Premiere: 21. Februar 2026 Dortmund

Die Idee:

Sie haben es wieder geschafft – die Stiftung Creative Kirche aus Witten/NRW bringt seit 2010 („Die 10 Gebote“) regelmäßig zwischen 2000-3000 Sängerinnen und Sänger aus Laienchören mit professionellen Musicaldarstellenden, Musikern und kreativen Köpfen zusammen, um die christliche und populäre Chor- und Musicallandschaft mit grandiosen, emotionalen, immer zeitgeschichtlich relevanten Aufführungen in den ganz großen Hallen der Republik zu bereichern. Entsprechend hoch sind die Erwartungen auch an das neueste Werk, dessen Planung bereits 2019 durch einen Impuls des damaligen Präses Nikolaus Schneider beim Kirchentag in Dortmund begann.

Das Kreativteam bildete sich um die mit Großprojekten lang erfahrenen Organisatoren der Creativen Kirche, den Autor Kevin Schroeder, den Produzenten Michael Herberger, die Songwriter Laura Diederich, Ilja Krut, Johannes Pinter sowie die Arrangeurin Miriam Schäfer, die gemeinsam mit Roland Orthaus auch den Mega-Chor mit 3000 Singenden im Alter von 7 – 92Jahren bei beiden Aufführungen am 21.2.2026 dirigiert. Die Regie übernahm Christoph Drewitz. Bevor die, um es vorweg zu nehmen, beeindruckende und berührende offizielle Premieren- Aufführung begann, führten Michael Kleiböhmer und Eckhard von Hirschhausen nicht nur kurzweilig in den Plot, sondern auch in die umfassende Botschaft des Stückes ein: es geht um die Bewahrung der Schöpfung, ein „im besten Sinne konservatives, bewahrendes Thema, das alle Generationen angeht“. Was hinterlassen wir unseren Kindern und Enkeln, wenn wir es nicht schaffen, die akut gefährdeten fünf Dimensionen Luft zum Atmen, Wasser zum Trinken, Pflanzen zum Essen, erträgliche Temperaturen sowie menschliches Miteinander zu bewahren. Was können wir hier vor Ort am Ende bewegen? Botschafter kann jeder einzelne Mensch sein – bewegt aus dem Abend herausgehen, davon erzählen, sich informieren und noch mehr Menschen ansprechen, um somit selbst wirksam und Teil der Problemlösung zu werden, so Eckhart von Hirschhausen.
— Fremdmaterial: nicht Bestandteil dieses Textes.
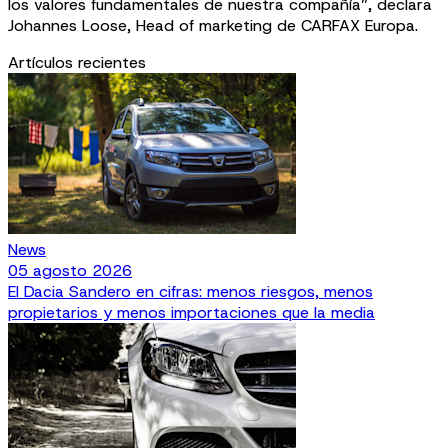
los valores fundamentales de nuestra compañía”, declara
Johannes Loose, Head of marketing de CARFAX Europa.
Artículos recientes
News
05 agosto 2026
El Dacia Sandero en cifras: menos riesgos, menos
propietarios y menos importaciones que la media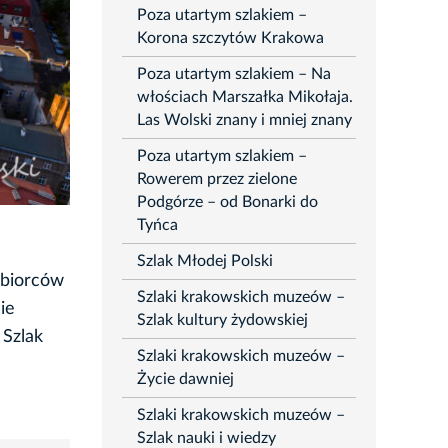
Poza utartym szlakiem –
Korona szczytów Krakowa
Poza utartym szlakiem – Na
włościach Marszałka Mikołaja.
Las Wolski znany i mniej znany
Poza utartym szlakiem –
Rowerem przez zielone
Podgórze – od Bonarki do
Tyńca
Szlak Młodej Polski
ębiorców
Szlaki krakowskich muzeów –
ie
Szlak kultury żydowskiej
 Szlak
Szlaki krakowskich muzeów –
Życie dawniej
Szlaki krakowskich muzeów –
Szlak nauki i wiedzy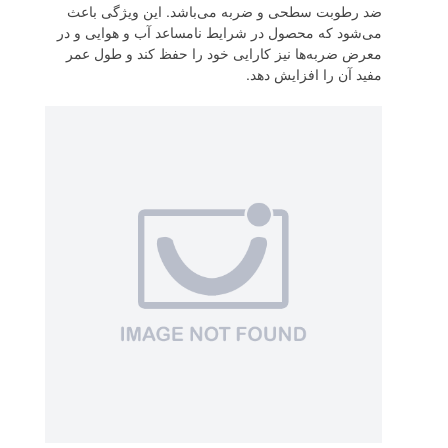
ضد رطوبت سطحی و ضربه می‌باشد. این ویژگی باعث
می‌شود که محصول در شرایط نامساعد آب و هوایی و در
معرض ضربه‌ها نیز کارایی خود را حفظ کند و طول عمر
مفید آن را افزایش دهد.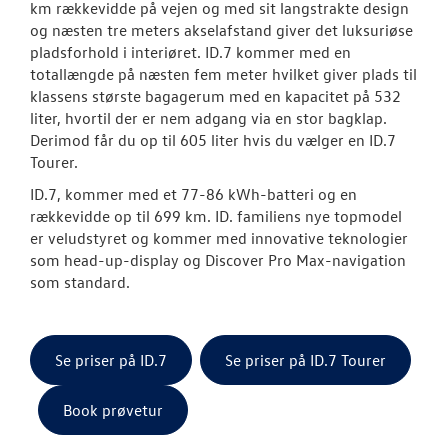
km rækkevidde på vejen og med sit langstrakte design
og næsten tre meters akselafstand giver det luksuriøse
Aktuelle kam
pladsforhold i interiøret. ID.7 kommer med en
totallængde på næsten fem meter hvilket giver plads til
ID. Polo
klassens største bagagerum med en kapacitet på 532
liter, hvortil der er nem adgang via en stor bagklap.
Pendlerleasin
Derimod får du op til 605 liter hvis du vælger en ID.7
Tourer.
ID. Cross
ID.7, kommer med et 77-86 kWh-batteri og en
rækkevidde op til 699 km. ID. familiens nye topmodel
ID.3 Neo
er veludstyret og kommer med innovative teknologier
som head-up-display og Discover Pro Max-navigation
ID.4
som standard.
ID.5
T-Roc
Se priser på ID.7
Se priser på ID.7 Tourer
ID. Buzz
Book prøvetur
ID.7 og ID.7 T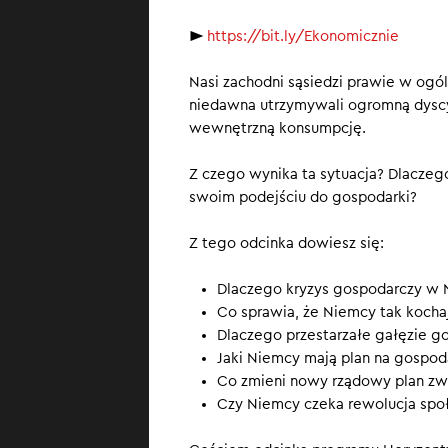
Współczesna go
►
https://bit.ly/Ekonomicznie
– wciąż tkwi w X
samochodowy. I 
Nasi zachodni sąsiedzi prawie w ogól
motoryzacji prz
niedawna utrzymywali ogromną dyscyp
wewnętrzną konsumpcję.
Z czego wynika ta sytuacja? Dlaczeg
swoim podejściu do gospodarki?
Z tego odcinka dowiesz się:
Dlaczego kryzys gospodarczy w
Co sprawia, że Niemcy tak kocha
Dlaczego przestarzałe gałęzie go
Jaki Niemcy mają plan na gospod
Co zmieni nowy rządowy plan zwo
Czy Niemcy czeka rewolucja spo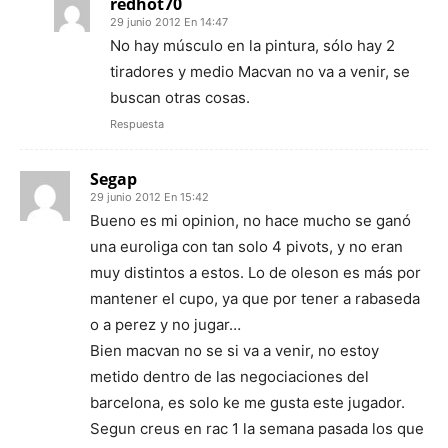
redhot70
29 junio 2012 En 14:47
No hay músculo en la pintura, sólo hay 2
tiradores y medio Macvan no va a venir, se
buscan otras cosas.
Respuesta
Segap
29 junio 2012 En 15:42
Bueno es mi opinion, no hace mucho se ganó
una euroliga con tan solo 4 pivots, y no eran
muy distintos a estos. Lo de oleson es más por
mantener el cupo, ya que por tener a rabaseda
o a perez y no jugar…
Bien macvan no se si va a venir, no estoy
metido dentro de las negociaciones del
barcelona, es solo ke me gusta este jugador.
Segun creus en rac 1 la semana pasada los que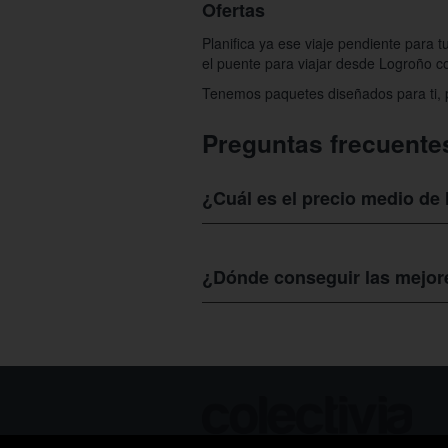
Ofertas
Planifica ya ese viaje pendiente para t
el puente para viajar desde Logroño c
Tenemos paquetes diseñados para ti, p
Preguntas frecuente
¿Cuál es el precio medio de
El precio medio de los
viajes desde Lo
que decidas pasar en tu destino.
¿Dónde conseguir las mejor
No esperes más para planificar tu viaj
lugares de destino que puedes consult
apetezca.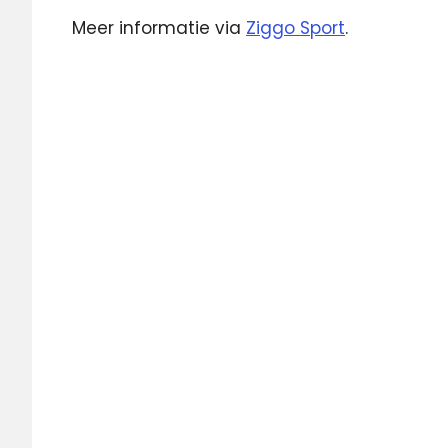
Meer informatie via
Ziggo Sport
.
Champions
League
voetbal
Ziggo
Sport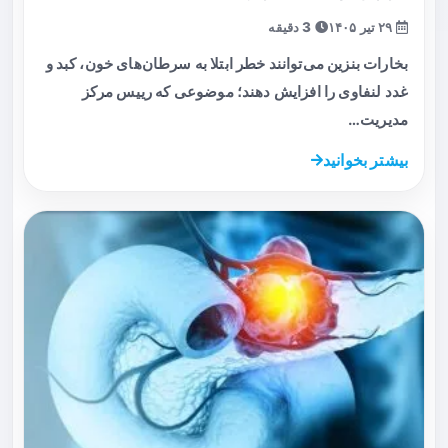
۲۹ تیر ۱۴۰۵
3 دقیقه
بخارات بنزین می‌توانند خطر ابتلا به سرطان‌های خون، کبد و
غدد لنفاوی را افزایش دهند؛ موضوعی که رییس مرکز
مدیریت…
بیشتر بخوانید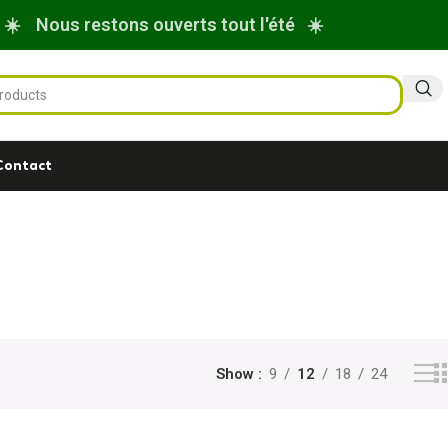
☀️ Nous restons ouverts tout l'été ☀️
Contact
Show
9
12
18
24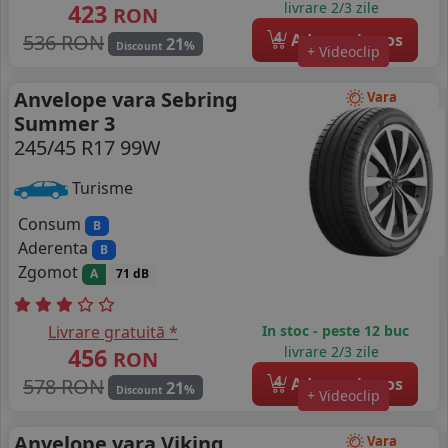
423
livrare 2/3 zile
RON
4
536 RON
Adauga in cos
21
%
Discount
+ Videoclip
Anvelope vara Sebring
Vara
Summer 3
245/45 R17 99W
Turisme
Consum
B
Aderenta
B
Zgomot
A
71 dB
Livrare gratuită *
In stoc - peste 12 buc
456
livrare 2/3 zile
RON
4
578 RON
Adauga in cos
21
%
Discount
+ Videoclip
Anvelope vara Viking
Vara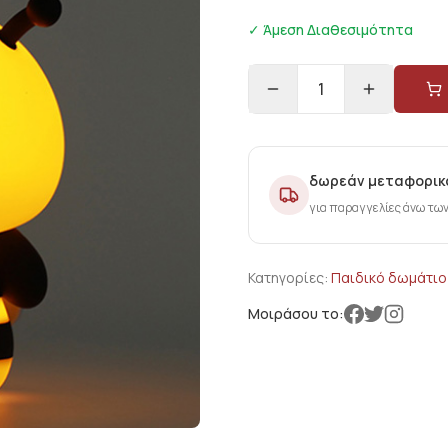
✓ Άμεση Διαθεσιμότητα
1
δωρεάν μεταφορικ
για παραγγελίες άνω τω
Κατηγορίες:
Παιδικό δωμάτιο
Μοιράσου το: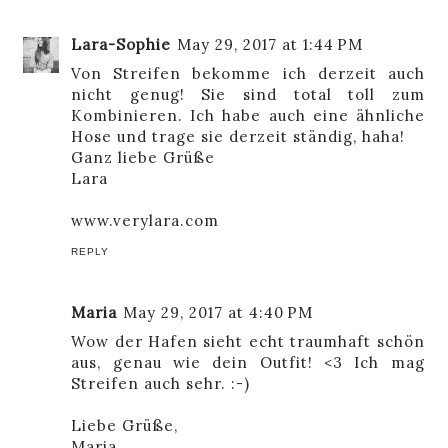
Lara-Sophie
May 29, 2017 at 1:44 PM
Von Streifen bekomme ich derzeit auch
nicht genug! Sie sind total toll zum
Kombinieren. Ich habe auch eine ähnliche
Hose und trage sie derzeit ständig, haha!
Ganz liebe Grüße
Lara
www.verylara.com
REPLY
Maria
May 29, 2017 at 4:40 PM
Wow der Hafen sieht echt traumhaft schön
aus, genau wie dein Outfit! <3 Ich mag
Streifen auch sehr. :-)
Liebe Grüße,
Maria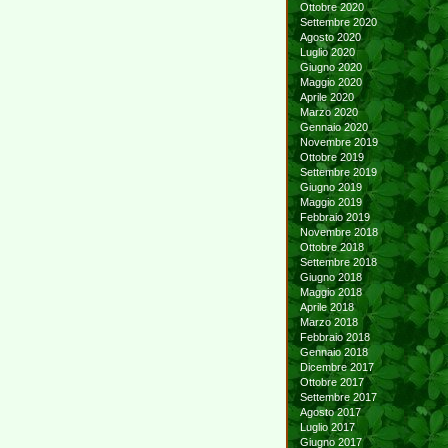
Ottobre 2020
Settembre 2020
Agosto 2020
Luglio 2020
Giugno 2020
Maggio 2020
Aprile 2020
Marzo 2020
Gennaio 2020
Novembre 2019
Ottobre 2019
Settembre 2019
Giugno 2019
Maggio 2019
Febbraio 2019
Novembre 2018
Ottobre 2018
Settembre 2018
Giugno 2018
Maggio 2018
Aprile 2018
Marzo 2018
Febbraio 2018
Gennaio 2018
Dicembre 2017
Ottobre 2017
Settembre 2017
Agosto 2017
Luglio 2017
Giugno 2017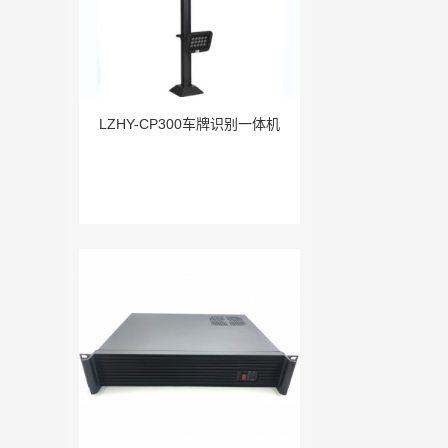
LZHY-CP300车牌识别一体机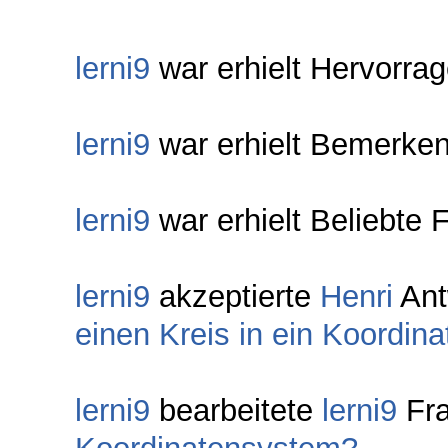
lerni9
war erhielt Hervorra
lerni9
war erhielt Bemerken
lerni9
war erhielt Beliebte 
lerni9
akzeptierte
Henri
Ant
einen Kreis in ein Koordin
lerni9
bearbeitete
lerni9
Fr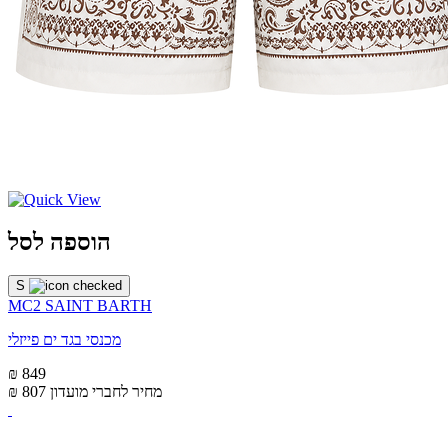
הוספה לסל
S
MC2 SAINT BARTH
מכנסי בגד ים פייזלי
₪ 849
מחיר לחברי מועדון
₪ 807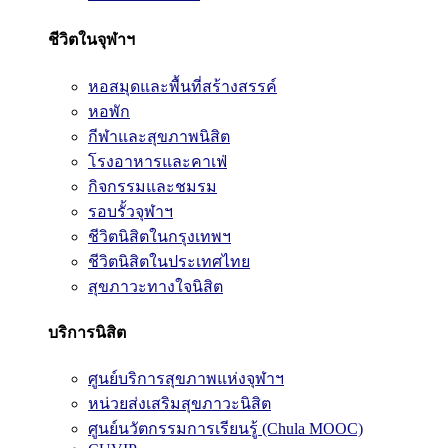
ชีวิตในจุฬาฯ
หอสมุดและพื้นที่สร้างสรรค์
หอพัก
กีฬาและสุขภาพนิสิต
โรงอาหารและคาเฟ่
กิจกรรมและชมรม
รอบรั้วจุฬาฯ
ชีวิตนิสิตในกรุงเทพฯ
ชีวิตนิสิตในประเทศไทย
สุขภาวะทางใจนิสิต
บริการนิสิต
ศูนย์บริการสุขภาพแห่งจุฬาฯ
หน่วยส่งเสริมสุขภาวะนิสิต
ศูนย์นวัตกรรมการเรียนรู้ (Chula MOOC)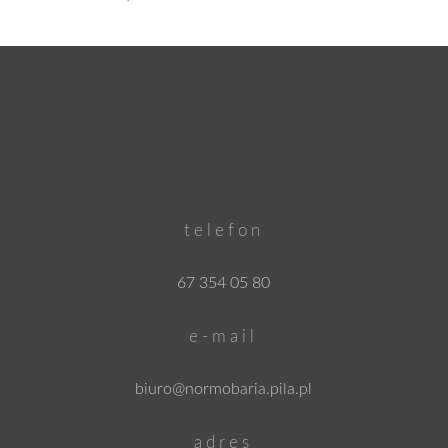
cen:
od
300.00 zł
do
1,600.00 zł
telefon
67 354 05 80
e-mail
biuro@normobaria.pila.pl
adres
Über den Tellerrand hinaus blicken die Veranstalter auch noch, denn das Geld, was in die bei der Creativen Kirche bekannten gelben Eimer gespendet werden kann, geht an www.brot-fuer-die-welt.de, explizit zur Rettung der Wälder als größte CO2 Spender, die es weltweit unbedingt zu erhalten gilt.

Die Handlung:

Die Judith in der Bibel gilt als Personifikation des jüdischen Widerstands, der Weisheit und des Vertrauens auf Gott. Die Judith im Stück (Alida Will), Enkelin des technikversierten Opas Jakob mit viel Lebenserfahrung aus der „1. Generation“ (Frank Logemann), wird ungewollt von ihrem äthiopischen Freund Ammo (Oliver Edward) schwanger. Judith ist voller Ängste und kann sich nicht vorstellen, wie sie als „Letzte Generation“ in der gegenwärtig prekären Situation ein Kind bekommen soll. Ihre eigenen Eltern haben sich getrennt (Charlotte Heinke, Detlef Leistenschneider), ihr Bruder Micha (Benjamin Oeser) zeigt sich rassistisch und lehnt den ausländischen Freund erstmal voller Vorurteile ab. Überwältigt von ihren Ängsten schließt sich Judith zusammen mit ihrer besten Freundin (Josefine Rau) einer friedlichen Gruppe von Umweltaktivisten an und versucht, anderen Menschen die Schönheit der Erde zu veranschaulichen. Gestärkt von dieser Liebe, entschließt sie sich, ihr Kind alleine zu bekommen. Ammo seinerseits liebt Judith weiterhin und möchte mit ihr und dem Baby eine gemeinsame Zukunft gestalten. Mit seiner unerschütterlichen Zuversicht und bedingungslosen Liebe verwirrt er Judith, denn selbst im Gefängnis mit drohender Abschiebung, da sein Stipendium nicht verlängert wurde, hält er an seinem tiefen Glauben fest:

© Stiftung Creative Kirche

Ammo will Judith während einer Demonstration ihrer Umweltgruppe, die inzwischen von radikalen Kräften sowie Gegendemonstranten unterwandert worden ist, vor Polizeigewalt schützen und gerät deshalb in Gewahrsam. Letztlich sagt Micha für ihn aus, Ammo kommt frei. Er soll aber abgeschoben werden, denn im Netz kursiert ein die Situation verfälscht darstellender Videoausschnitt, bei dem es so aussieht, als hätte Ammo den ihn festnehmenden Polizisten geschlagen.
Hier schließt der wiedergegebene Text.